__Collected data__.
★ ★ ★ ★

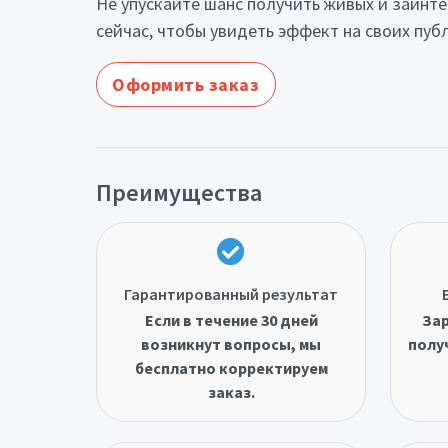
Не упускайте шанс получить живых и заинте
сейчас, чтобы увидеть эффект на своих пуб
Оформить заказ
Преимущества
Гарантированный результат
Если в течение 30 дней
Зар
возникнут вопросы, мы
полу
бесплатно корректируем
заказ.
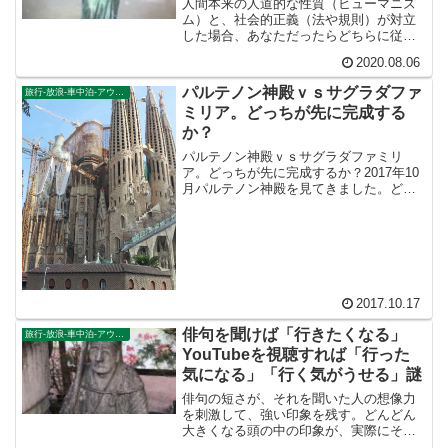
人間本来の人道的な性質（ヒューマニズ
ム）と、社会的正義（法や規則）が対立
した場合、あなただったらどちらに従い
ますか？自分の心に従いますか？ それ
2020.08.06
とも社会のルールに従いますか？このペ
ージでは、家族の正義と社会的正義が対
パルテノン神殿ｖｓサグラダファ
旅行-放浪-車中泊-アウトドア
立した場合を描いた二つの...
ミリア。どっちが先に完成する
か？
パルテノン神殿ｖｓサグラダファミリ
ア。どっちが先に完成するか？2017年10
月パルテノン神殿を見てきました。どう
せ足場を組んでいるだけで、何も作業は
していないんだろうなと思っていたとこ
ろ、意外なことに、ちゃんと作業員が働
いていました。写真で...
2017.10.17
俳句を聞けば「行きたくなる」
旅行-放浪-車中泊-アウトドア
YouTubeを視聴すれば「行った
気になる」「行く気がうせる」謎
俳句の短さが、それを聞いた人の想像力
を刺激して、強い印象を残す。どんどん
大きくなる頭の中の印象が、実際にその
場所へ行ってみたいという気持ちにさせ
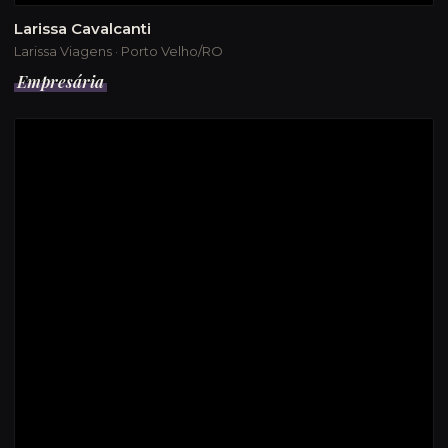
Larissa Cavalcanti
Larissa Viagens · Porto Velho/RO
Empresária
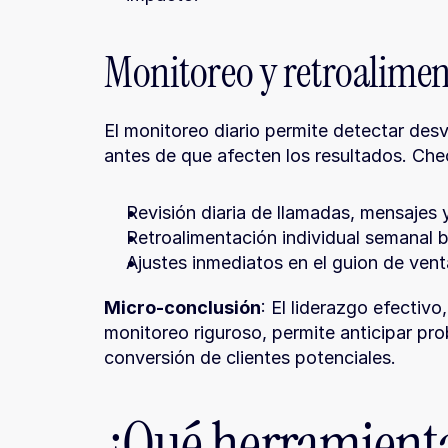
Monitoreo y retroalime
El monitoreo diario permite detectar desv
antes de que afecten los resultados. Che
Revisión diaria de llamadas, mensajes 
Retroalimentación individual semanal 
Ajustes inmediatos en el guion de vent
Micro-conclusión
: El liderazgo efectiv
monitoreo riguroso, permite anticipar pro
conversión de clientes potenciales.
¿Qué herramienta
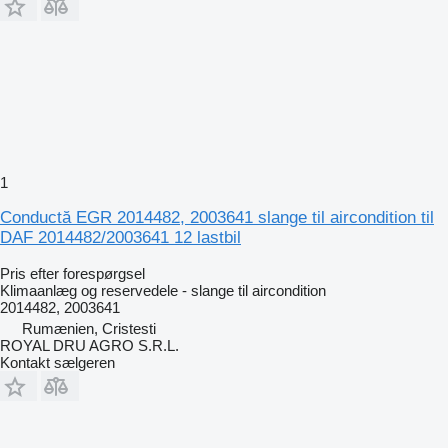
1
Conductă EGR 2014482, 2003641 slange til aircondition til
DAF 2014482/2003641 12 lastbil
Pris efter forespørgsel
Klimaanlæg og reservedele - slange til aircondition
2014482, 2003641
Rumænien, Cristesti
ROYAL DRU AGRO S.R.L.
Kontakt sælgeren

★ ★ ★ ★

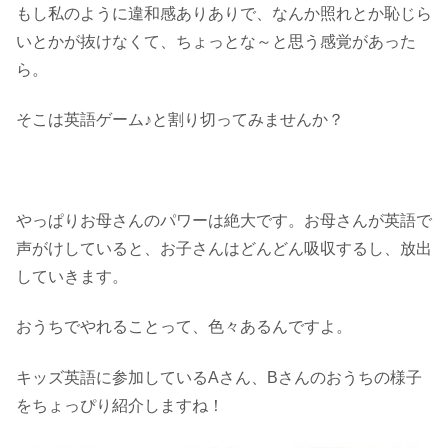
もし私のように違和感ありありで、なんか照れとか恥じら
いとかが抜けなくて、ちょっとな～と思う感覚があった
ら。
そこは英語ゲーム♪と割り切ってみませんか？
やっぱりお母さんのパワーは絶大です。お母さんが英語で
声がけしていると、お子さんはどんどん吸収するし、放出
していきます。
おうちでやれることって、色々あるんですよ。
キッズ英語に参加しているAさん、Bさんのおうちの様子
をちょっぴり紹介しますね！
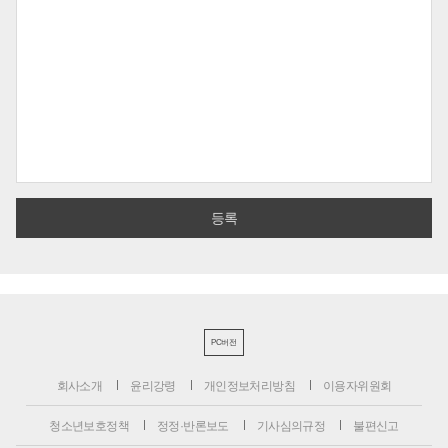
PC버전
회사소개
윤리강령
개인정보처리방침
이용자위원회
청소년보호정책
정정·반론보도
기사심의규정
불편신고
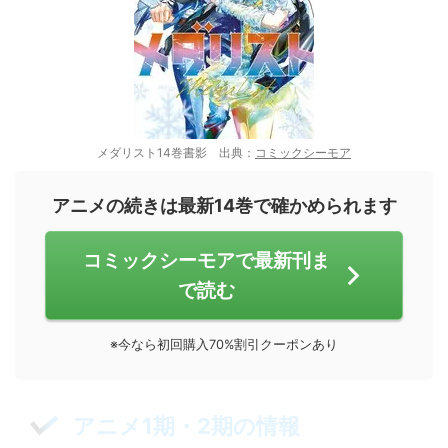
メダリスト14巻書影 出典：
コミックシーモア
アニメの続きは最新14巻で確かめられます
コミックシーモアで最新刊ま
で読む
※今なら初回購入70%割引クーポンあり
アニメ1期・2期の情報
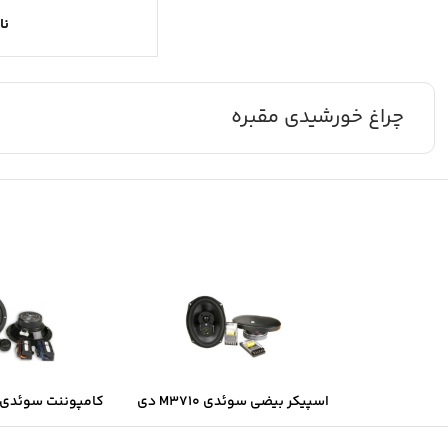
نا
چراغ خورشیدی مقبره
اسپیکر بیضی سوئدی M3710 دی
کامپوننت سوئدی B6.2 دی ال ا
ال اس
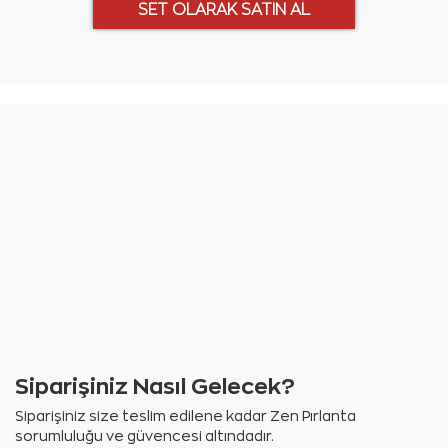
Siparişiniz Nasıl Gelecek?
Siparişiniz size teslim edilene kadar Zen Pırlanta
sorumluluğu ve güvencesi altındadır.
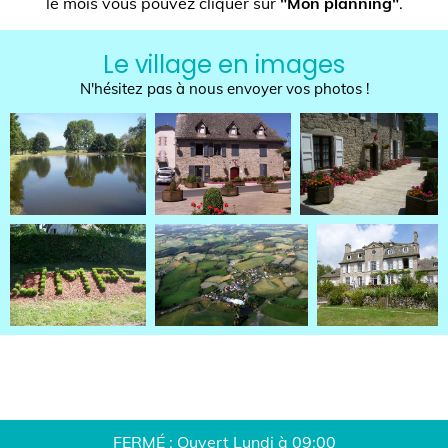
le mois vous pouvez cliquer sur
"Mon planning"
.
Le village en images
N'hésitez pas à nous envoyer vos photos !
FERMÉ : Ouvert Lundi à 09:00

★ ★ ★ ★

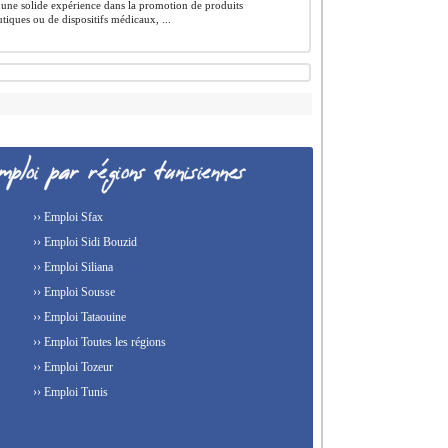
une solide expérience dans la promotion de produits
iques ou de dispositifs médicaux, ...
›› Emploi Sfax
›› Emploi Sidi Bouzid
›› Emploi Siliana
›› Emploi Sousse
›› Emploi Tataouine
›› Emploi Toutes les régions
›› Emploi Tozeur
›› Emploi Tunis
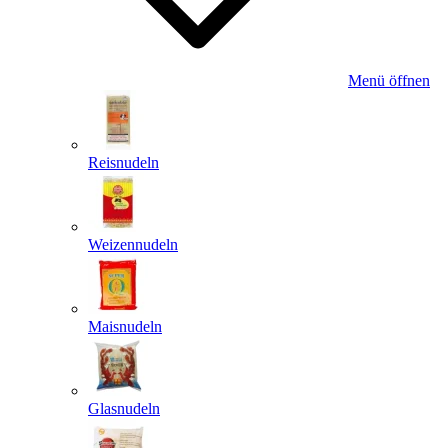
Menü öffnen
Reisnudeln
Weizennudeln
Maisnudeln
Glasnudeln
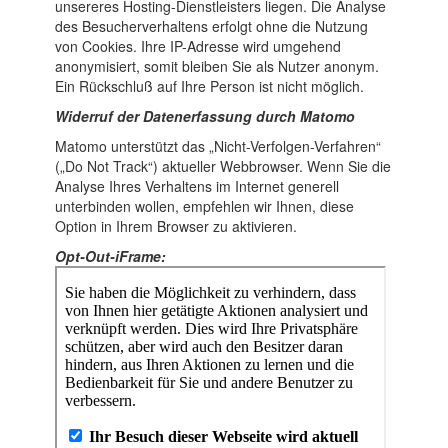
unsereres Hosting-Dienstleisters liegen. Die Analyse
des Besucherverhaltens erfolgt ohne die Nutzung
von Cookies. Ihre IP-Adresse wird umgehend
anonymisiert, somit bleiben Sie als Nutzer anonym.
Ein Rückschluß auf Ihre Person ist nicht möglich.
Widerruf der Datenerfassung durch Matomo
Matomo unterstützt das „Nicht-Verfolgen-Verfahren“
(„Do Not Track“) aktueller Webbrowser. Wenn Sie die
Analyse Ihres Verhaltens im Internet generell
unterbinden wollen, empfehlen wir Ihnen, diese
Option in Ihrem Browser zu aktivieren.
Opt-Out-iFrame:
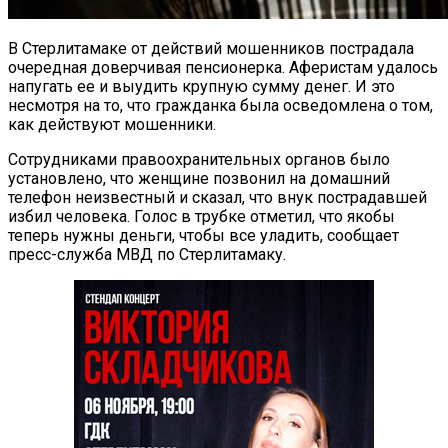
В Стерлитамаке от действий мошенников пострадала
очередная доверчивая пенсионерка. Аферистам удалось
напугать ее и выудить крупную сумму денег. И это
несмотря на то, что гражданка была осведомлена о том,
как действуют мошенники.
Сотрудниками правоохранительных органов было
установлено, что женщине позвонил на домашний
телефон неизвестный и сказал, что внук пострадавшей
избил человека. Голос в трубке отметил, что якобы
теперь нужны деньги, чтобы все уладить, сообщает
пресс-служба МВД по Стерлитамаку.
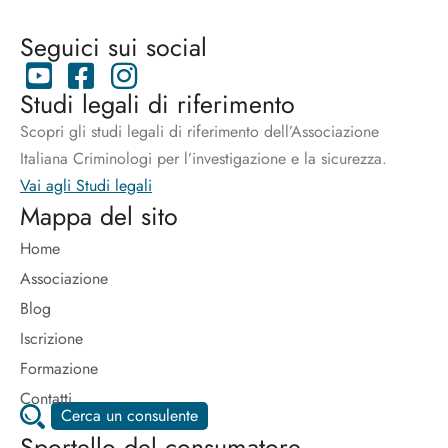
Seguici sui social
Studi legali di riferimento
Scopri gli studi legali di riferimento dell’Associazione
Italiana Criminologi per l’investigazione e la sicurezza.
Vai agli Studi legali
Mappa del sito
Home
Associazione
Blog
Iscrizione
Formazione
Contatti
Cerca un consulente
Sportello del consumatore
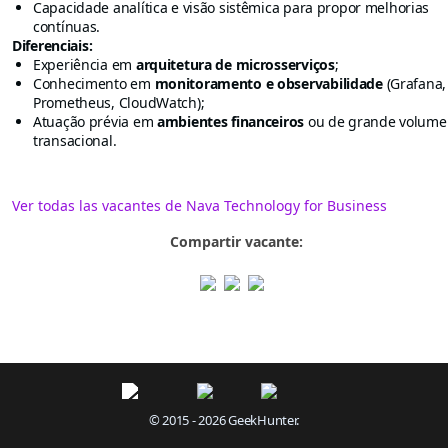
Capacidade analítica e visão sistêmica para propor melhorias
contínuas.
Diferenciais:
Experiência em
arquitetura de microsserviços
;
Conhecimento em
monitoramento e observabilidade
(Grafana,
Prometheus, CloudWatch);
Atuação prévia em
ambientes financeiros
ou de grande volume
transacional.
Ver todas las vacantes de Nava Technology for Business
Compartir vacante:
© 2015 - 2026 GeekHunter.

★ ★ ★ ★

__WHAT THE TASK REQUIRES__.
When copying from the data above, print only the lines from the line containing "sorumluluğu ve güvencesi altındadır." to the line containing "FERMÉ : Ouvert Lundi à 09:00", exactly, and leave the pictures out.

__EXERCISE RESULT__.
sorumluluğu ve güvencesi altındadır.
le mois vous pouvez cliquer sur
"Mon planning"
.
Le village en images
N'hésitez pas à nous envoyer vos photos !
FERMÉ : Ouvert Lundi à 09:00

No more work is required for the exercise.